I am working on building a manual band-mill. Here is my progress so far, it is loaded on my old trailer (trailer needs paint pretty badly). I am using "Hammered" paint in silver color for the mill.

Reactions: Like 2


----------



## Sprung (Oct 25, 2013)

Oooh, that looks awesome. Hopefully you'll post more pictures as the build continues and as you start milling with it!


----------



## jimmyjames (Oct 25, 2013)

Hey very nice! I'm building one as well!

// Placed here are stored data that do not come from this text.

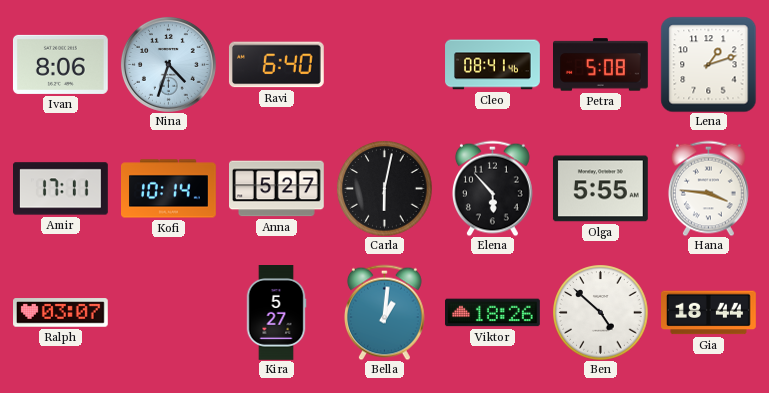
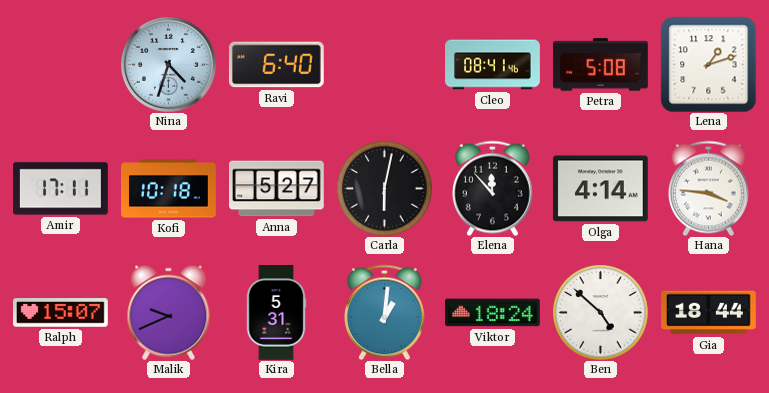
Ivan: 8:06 -> none
Kofi: 10:14 -> 10:18
Elena: 5:53 -> 11:53
Olga: 5:55 -> 4:14
Ralph: 03:07 -> 15:07
Malik: none -> 9:41
Kira: 5:27 -> 5:31
Viktor: 18:26 -> 18:24
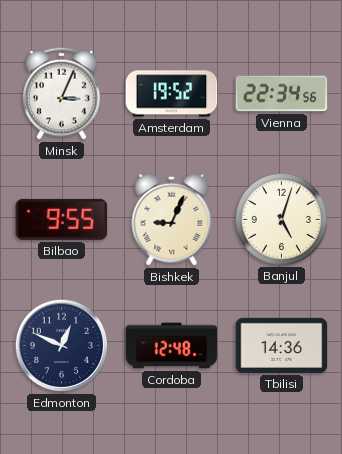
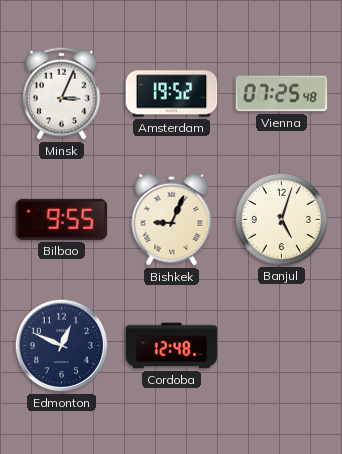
Vienna: 22:34 -> 07:25
Tbilisi: 14:36 -> none
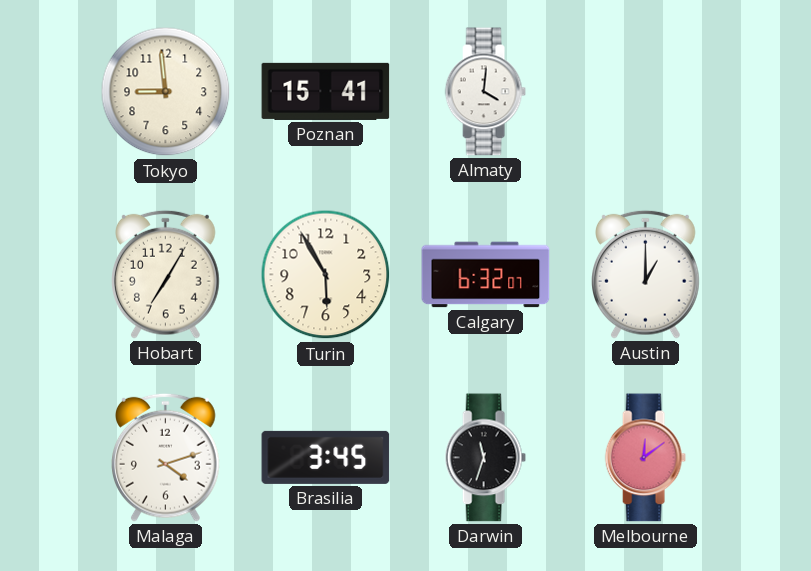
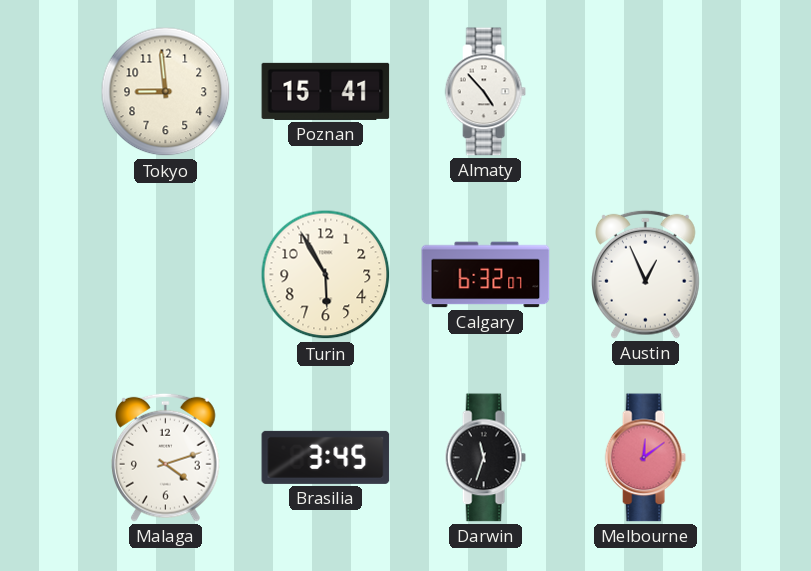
Almaty: 4:01 -> 4:53
Hobart: 7:05 -> none
Austin: 1:00 -> 12:56
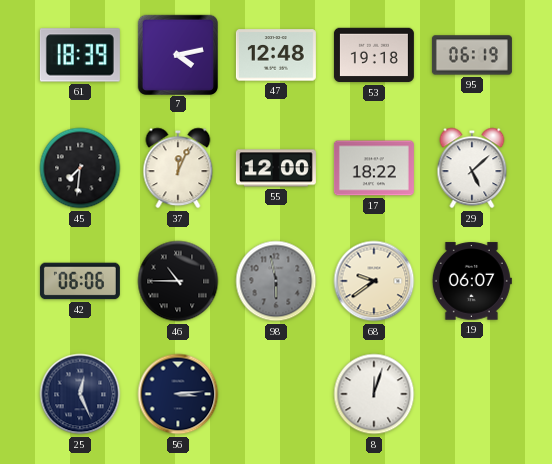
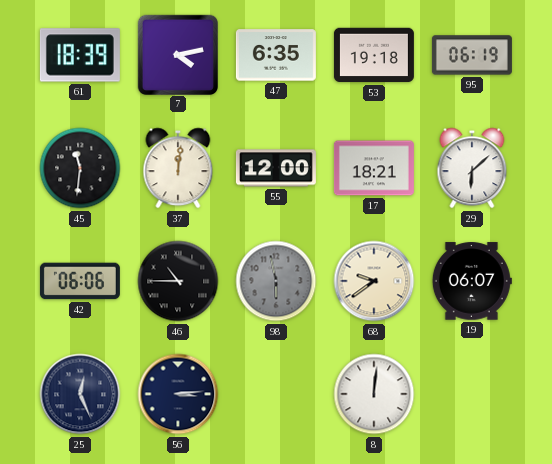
47: 12:48 -> 6:35
45: 7:31 -> 11:31
37: 12:04 -> 12:01
17: 18:22 -> 18:21
29: 5:08 -> 6:08
8: 12:03 -> 12:01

What are you using for an engine?


----------



## jimmyjames (Oct 25, 2013)

Also I'd like too add, keep your acme shafts greased pretty heavy, the nut you used will wear pretty qui kly with the weight of the saw head, if you ever have problems with the nut wearing to fast they sell oil bronze nuts that last 100x longer


----------



## Kevin (Oct 25, 2013)

Dennis, that's a great looking design. My first thought was though, that you may experience a lot of shimmy cutting wide hard wood. If so, you might end up welding another piece of angle to the other side for another track to give it that much more containment. Also with a single 2-post frame design like that harmonics might be a problem. That's why most companies use a 4 post design. Might never shimmy though but just throwing that out there. Thanks for sharing this adventure with us!


----------



## woodtickgreg (Oct 25, 2013)

Very cool, I love home made, diy, or whatever you want to call it. LOL Subscribed!


----------



## jimmyjames (Oct 25, 2013)

It looks like you found surplus center :) what size band wheels? Did you go with the 18 3/4" ones?


----------



## Cross Sawmill (Oct 25, 2013)

jimmyjames said:


> Hey very nice! I'm building one as well! What are you using for an engine?

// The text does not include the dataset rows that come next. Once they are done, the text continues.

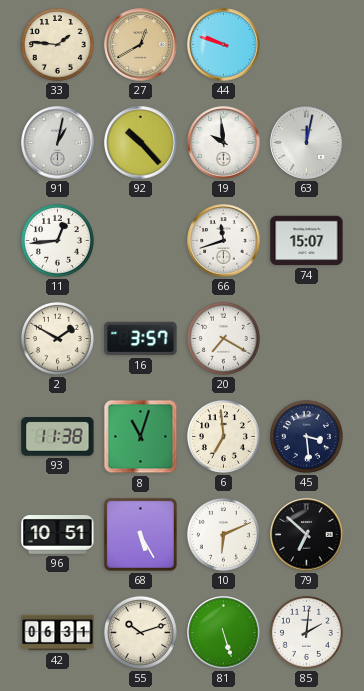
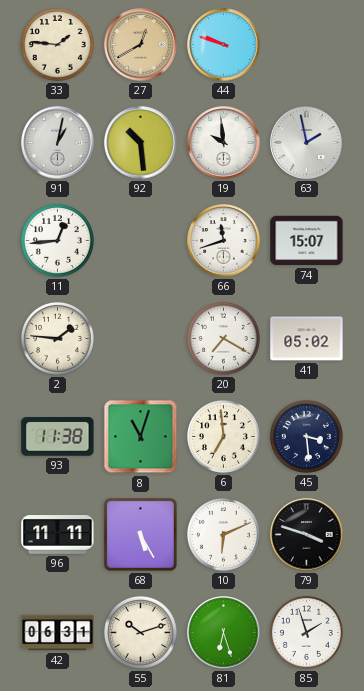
92: 10:23 -> 10:29
63: 12:02 -> 1:58
2: 1:50 -> 1:46
16: 3:57 -> none
41: none -> 05:02
96: 10:51 -> 11:11
79: 6:52 -> 3:48
81: 5:27 -> 6:27
85: 2:01 -> 1:57
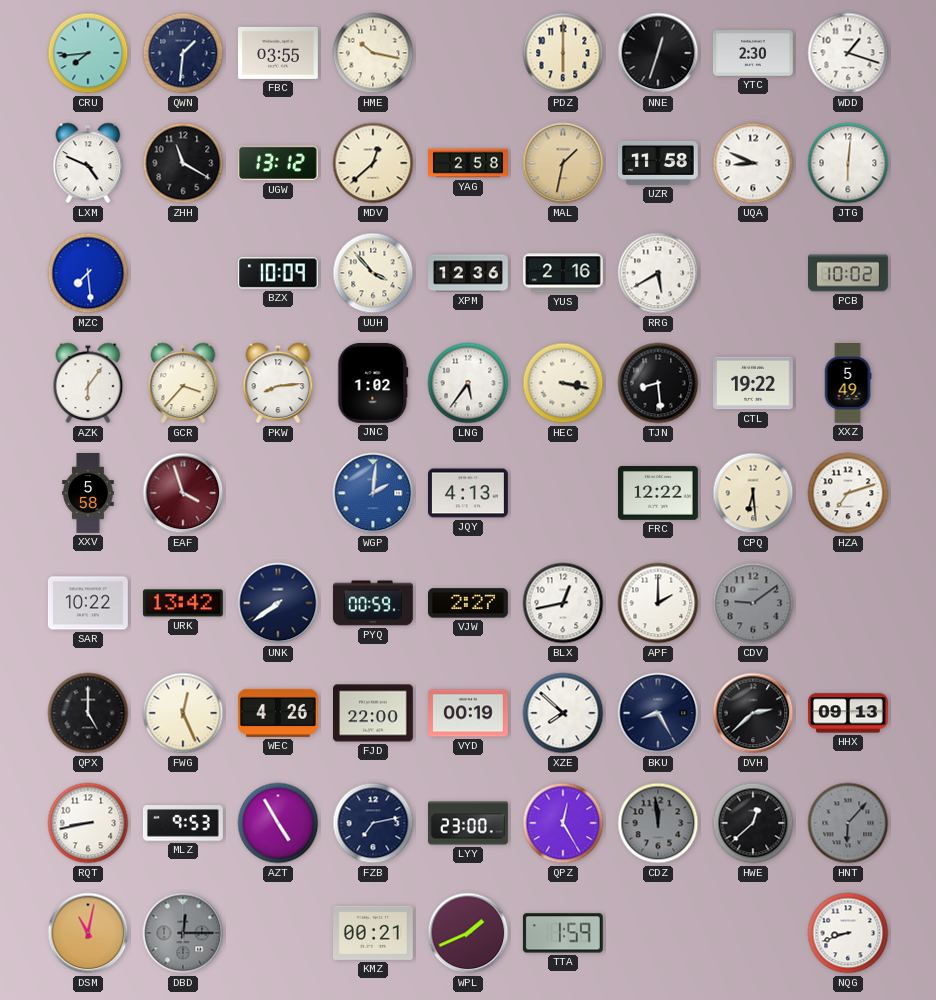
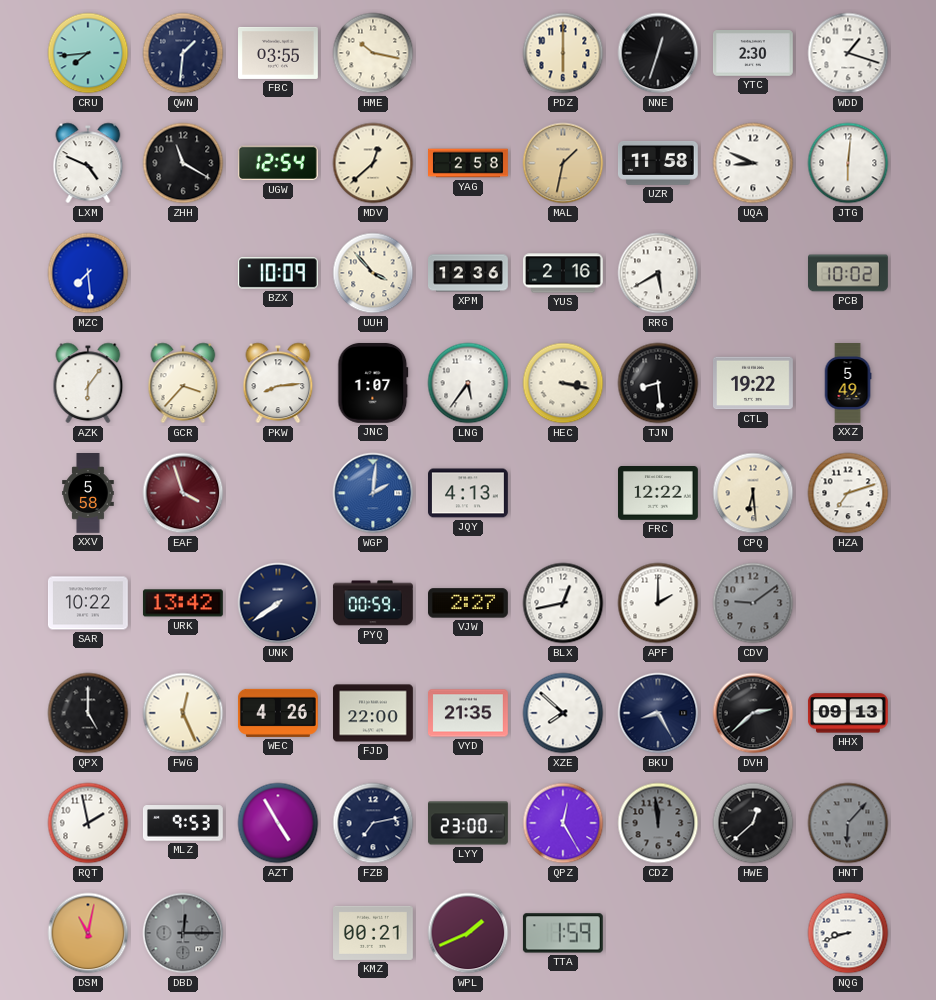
UGW: 13:12 -> 12:54
JNC: 1:02 -> 1:07
VYD: 00:19 -> 21:35
RQT: 8:43 -> 1:58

 Jimmyjames and All; I was up at my friends shop and He had a 27 HorsePower Kohler that came off a "Fast-Cut" Mower. It was pretty interesting as it's crankshaft was made to output power on both ends. He said one end powered the Blade and the other end powered the hydraulics.Hmmm! It is for sale for $500.00 dollars.


----------



## Dennis Ford (Oct 25, 2013)

Cross Sawmill said:


> Jimmyjames and All; I was up at my friends shop and He had a 27 HorsePower Kohler that came off a "Fast-Cut" Mower. It was pretty interesting as it's crankshaft was made to output power on both ends. He said one end powered the Blade and the other end powered the hydraulics.Hmmm! It is for sale for $500.00 dollars.

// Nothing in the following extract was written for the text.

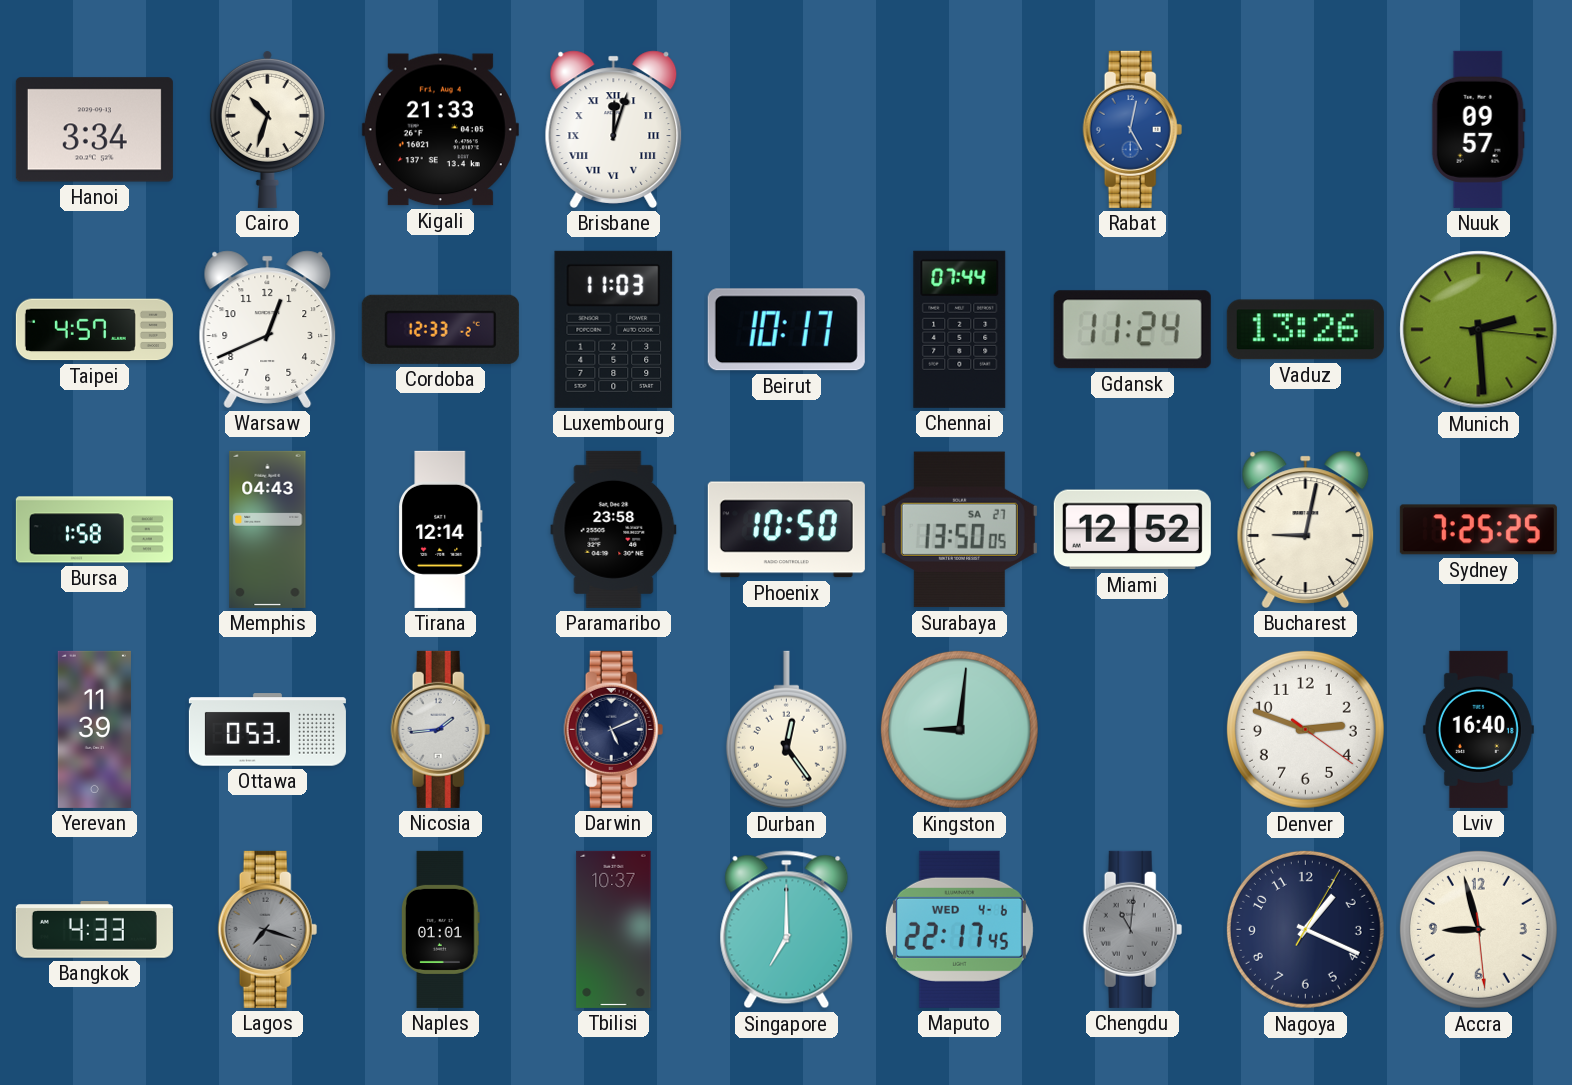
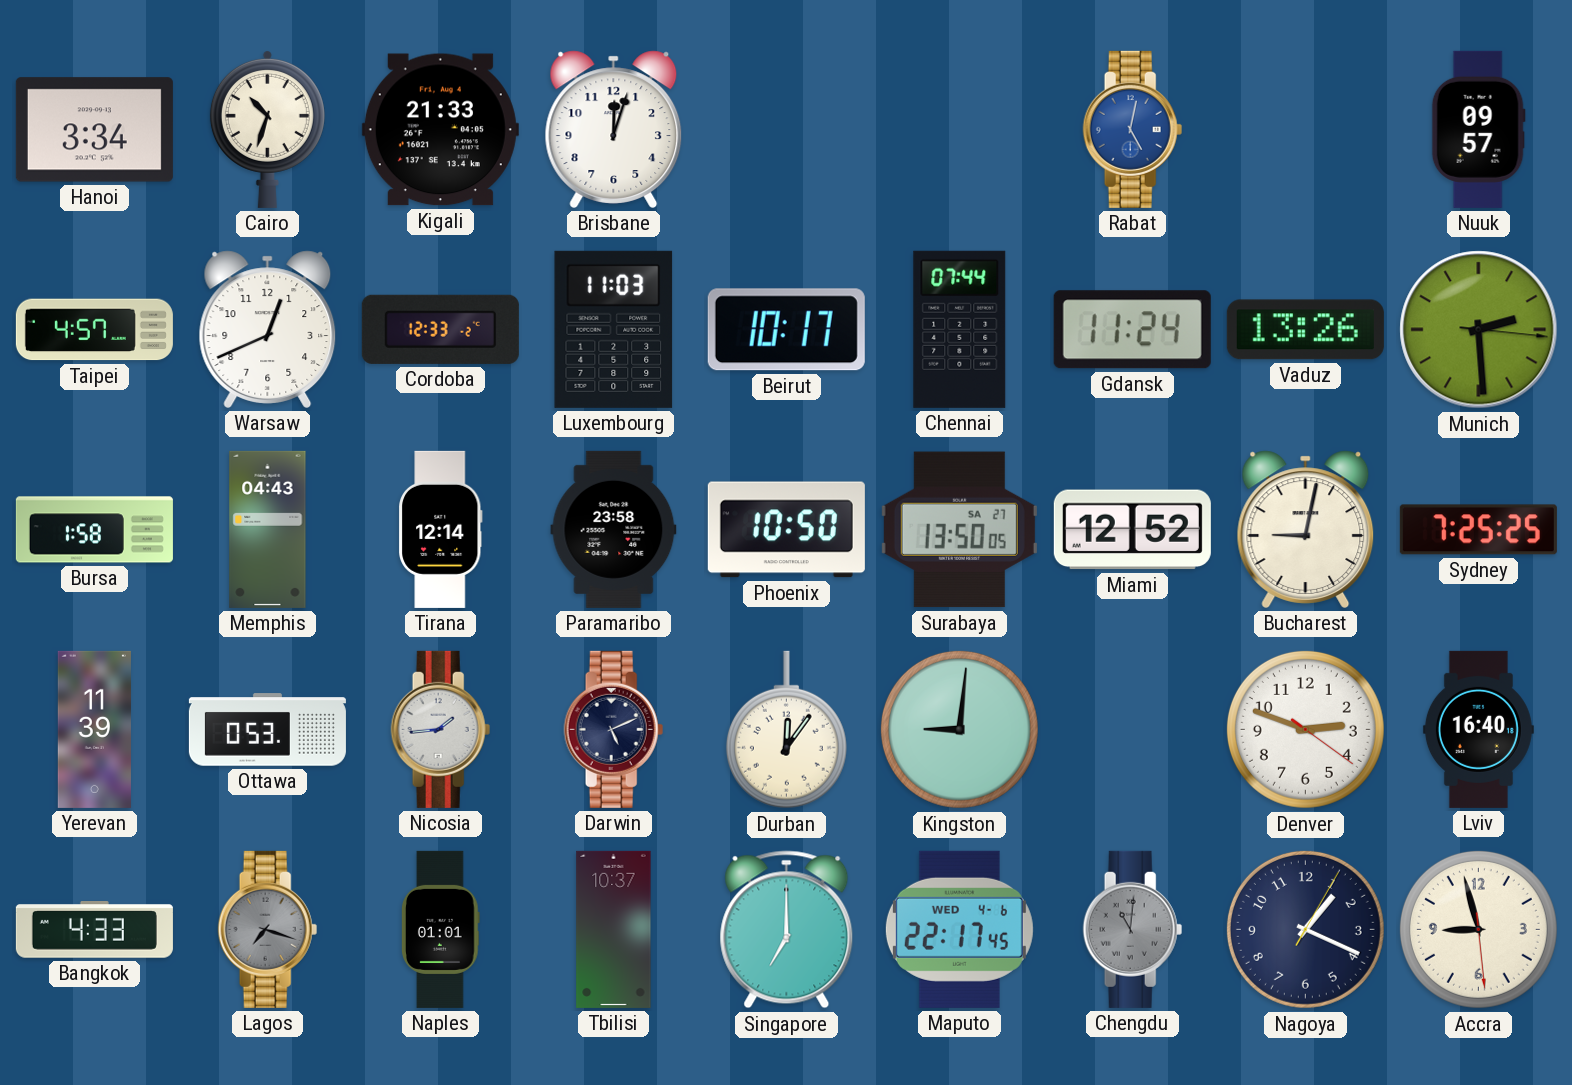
Brisbane numerals: Roman -> Arabic
Durban: 12:24 -> 12:06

I am interested in that engine, it would be great for my mill.


----------



## Cross Sawmill (Oct 26, 2013)

Dennis Ford said:


> I am interested in that engine, it would be great for my mill.


My friends name is Eric Newberry. His number is 229-400-4064. If You can not reach Him, let Me know and I will help contact Him.


----------



## Dennis Ford (Nov 27, 2013)

Some progress pictures. I ended up with a 23 hp Vanguard engine; got a good deal on one at a local dealer (engine was new, box was old).
Lube tank (made from 6" PVC pipe)


 
Exhaust manifold (made from 1" EMT)


 
Other side

Reactions: Like 3


----------



## woodtickgreg (Nov 27, 2013)

Those engines are not bad for the money, at least they are Japanese quality and not Chinese that you can't get parts for. I have had equipment with the vanguard engines and the held up well for me.


----------



## Dennis Ford (Dec 17, 2013)

Did a test cut with it this afternoon on an old pine log; it worked great! Now I will work on building guards for the wheels and a log clamping system.

Reactions: Like 3


----------



## woodtickgreg (Dec 17, 2013)

Very cool! Looks like you will get a nice wide cut too!


----------



## Dennis Ford (Dec 29, 2013)

Cut some oak yesterday. This log was 10 ft long and 19 inches diameter (inside of bark on small end). Slabs up to 24 inches wide on the butt end. I found a couple of issues to work on but the mill is a success.

Reactions: Like 4


----------



## woodtickgreg (Dec 29, 2013)

Very cool! You got to run em to find out what needs to be improved. Great job, it looks good too!

Reactions: Like 1


----------



## barry richardson (Dec 29, 2013)

Congrats! Nothing better than making your own stuff, and it works, priceless.....

Reactions: Like 2


----------